Debt borrowed in the special purpose vehicles (SPVs) created for the financing of UK PFI/PPP programmes is separate from the Group core debt and is secured over the assets of the SPVs with no recourse to the Group as a whole. Interest rates are fixed by means of interest rate swaps at contract inception. At 31 March 2017 this debt amounted to £87.1m (31 March 2016: £91.1m).

Directors’ valuation of PFI/PPP portfolio

The Directors’ PFI/PPP valuation was established a number of years ago to demonstrate the value primarily from assets not yet built or commissioned. It comprised a valuation of the UK Municipal Division’s operating contracts, which can be seen in the divisional trading performance upon commissioning, and also the value of financial investments in the SPVs used to fund the contracts and into which the company has often invested in the form of subordinated debt and equity.
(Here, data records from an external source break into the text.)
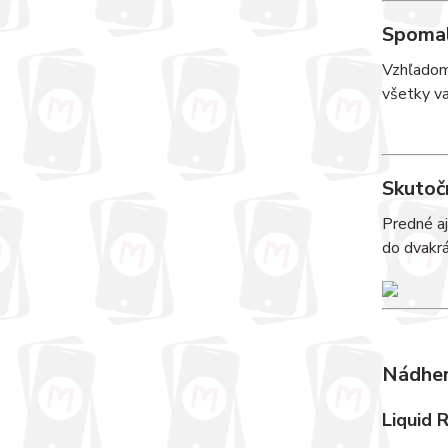
Spomal
Vzhľadom
všetky va
Skutoč
Predné aj
do dvakrá
Nádher
Liquid 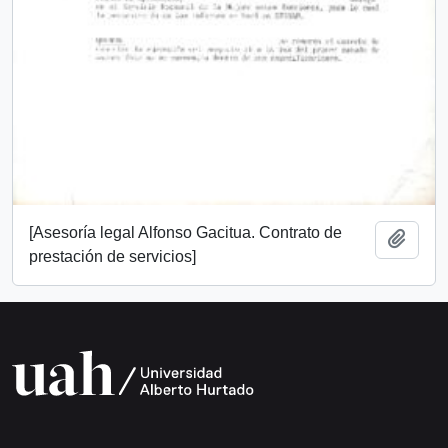
[Asesoría legal Alfonso Gacitua. Contrato de
Añadi
prestación de servicios]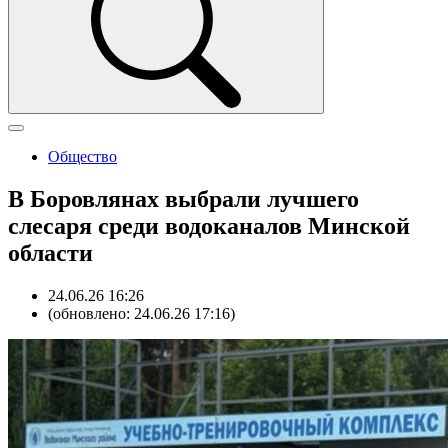
Общество
В Боровлянах выбрали лучшего
слесаря среди водоканалов Минской
области
24.06.26 16:26
(обновлено: 24.06.26 17:16)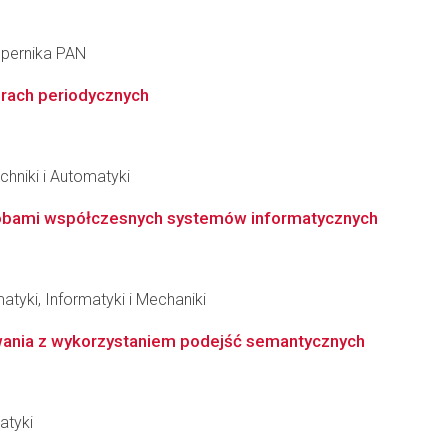
opernika PAN
urach periodycznych
chniki i Automatyki
sobami współczesnych systemów informatycznych
tyki, Informatyki i Mechaniki
nia z wykorzystaniem podejść semantycznych
atyki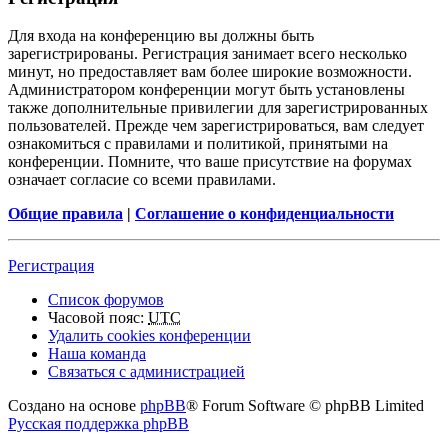
Для входа на конференцию вы должны быть
зарегистрированы. Регистрация занимает всего несколько
минут, но предоставляет вам более широкие возможности.
Администратором конференции могут быть установлены
также дополнительные привилегии для зарегистрированных
пользователей. Прежде чем зарегистрироваться, вам следует
ознакомиться с правилами и политикой, принятыми на
конференции. Помните, что ваше присутствие на форумах
означает согласие со всеми правилами.
Общие правила
|
Соглашение о конфиденциальности
Регистрация
Список форумов
Часовой пояс:
UTC
Удалить cookies конференции
Наша команда
Связаться с администрацией
Создано на основе
phpBB
® Forum Software © phpBB Limited
Русская поддержка phpBB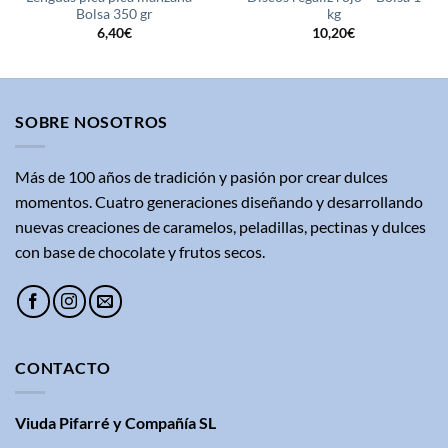
Bolsa 350 gr
kg
6,40
€
10,20
€
SOBRE NOSOTROS
Más de 100 años de tradición y pasión por crear dulces
momentos. Cuatro generaciones diseñando y desarrollando
nuevas creaciones de caramelos, peladillas, pectinas y dulces
con base de chocolate y frutos secos.
CONTACTO
Viuda Pifarré y Compañía SL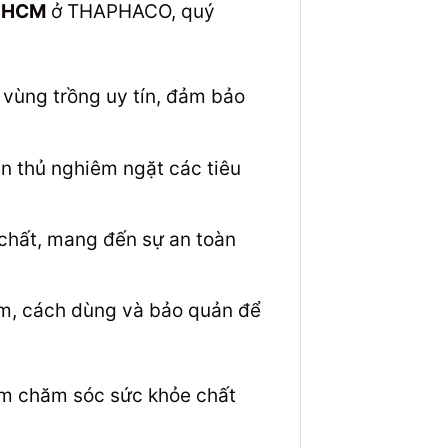
P.HCM
ở THAPHACO, quý
vùng trồng uy tín, đảm bảo
n thủ nghiêm ngặt các tiêu
chất, mang đến sự an toàn
ẩm, cách dùng và bảo quản để
ẩm chăm sóc sức khỏe chất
The Directors consider that with almost all assets now commissioned there is no benefit to continuing to provide a valuation of the operating contracts, a valuation which is in any case subject to volatility in the current market environment. However, there is still a purpose in providing a valuation of the financial assets, the benefits of which are not easily assessed from the financial statements. As at 31 March 2017 the Directors believed that these amounted to £45m (2016: £30m).

Retirement benefits

The Group operates a defined benefit pension scheme for certain UK employees which is closed to new entrants. At 31 March 2017, the net retirement benefit deficit relating to the UK scheme was £15.5m compared with £8.8m at 31 March 2016. The increase in the deficit reflected the fall in the yield on corporate bonds which resulted in a lower discount rate of 2.6% at March 2017 compared to 3.5% at March 2016. The most recent actuarial valuation of the scheme was carried out at 5 April 2015 and a funding plan of £3.1m per annum for a further five years has been agreed with the trustees. VGG also operates a number of defined benefit pension schemes for employees in the Netherlands and Belgium which had a net retirement benefit deficit of £6.1m at 31 March 2017.